Don’t fall in love with a pin. Build multiple options. Ground truth everything. Let the elk tell you where they actually are.


Prepare Your Body for the Mountains

Elk hunting is physically demanding in a way most people underestimate.

It’s not just cardio. Strength matters — especially legs and core. You’ll climb thousands of vertical feet and carry heavy loads in steep terrain. If your body breaks down, the hunt is over.

Train like you hunt. Hike hills. Train with a pack. Build strength year-round, not two months before season.

Physical preparation builds mental toughness. When you’ve done hard things in training, you trust yourself when things get hard in the mountains.


Build a Gear System That Works

Gear doesn’t kill elk. Hunters do.

But the wrong gear will end your hunt fast.

Prioritize boots you’ve broken in, a pack capable of hauling meat, layered clothing that adapts to weather, a weapon you shoot confidently, and a kill kit you never leave behind.
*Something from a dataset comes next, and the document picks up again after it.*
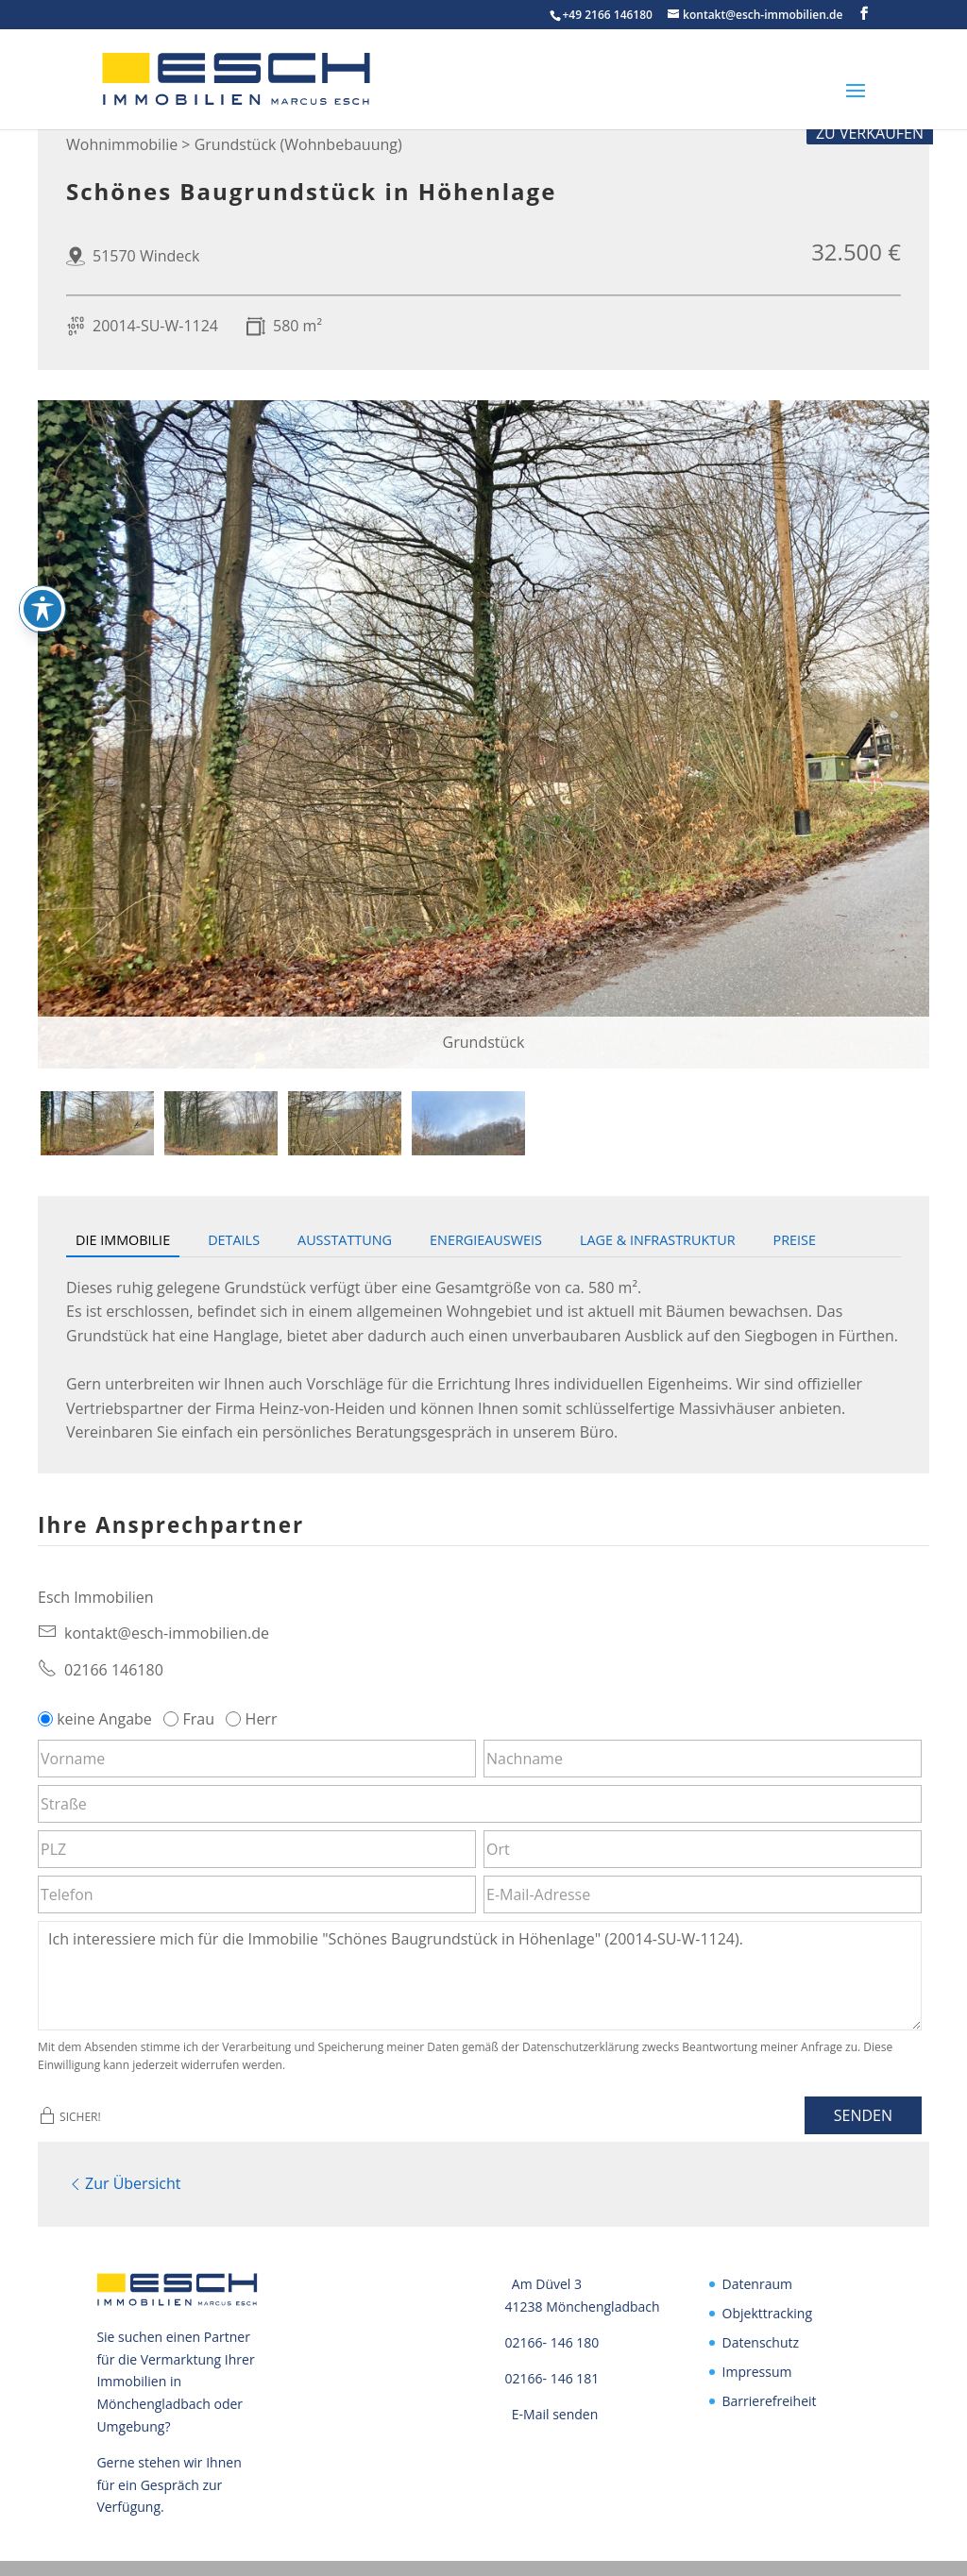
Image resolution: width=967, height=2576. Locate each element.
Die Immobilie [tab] (123, 1240)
Don’t try to buy your way out of inexperience. Knowledge, discipline, and preparation matter more than price tags.


Respect Wind and Thermals

Wind ruins more elk hunts than anything else.

Elk live by their nose. If they smell you, it’s over.

Learn thermals. Morning and evening shifts. Shade and sun. Terrain-driven swirls. Carry a wind checker. Test constantly. Be patient.

You can outwalk fatigue. You can outlearn mistakes. You can’t beat an elk’s nose.


Keep Calling Simple

Calling is powerful — and dangerous.

Start with cow calls. Use location bugles sparingly. Overcalling educates elk faster than almost anything.

Silence often kills more bulls than sound. Calling should be a conversation, not a lecture.

Practice year-round. Learn restraint. Less is more.


Build Mental Toughness

Elk hunting is a mental game.

There will be days of silence. Blown stalks. Missed opportunities. Moments where quitting feels logical.

The difference is whether you keep going.

Break hunts into chunks. Control what you can. Adapt when plans fail. Remember your why.

The breakthrough often comes right after the breakdown.


Just Start

Experience is the teacher.

You can watch every video and read every article, but nothing replaces time in the mountains. You will make mistakes. That’s the curriculum.

Pick a state. Buy the tag. Train your body. Use what you have. Go hunt.

Elk hunting will change you — whether you fill a tag or not.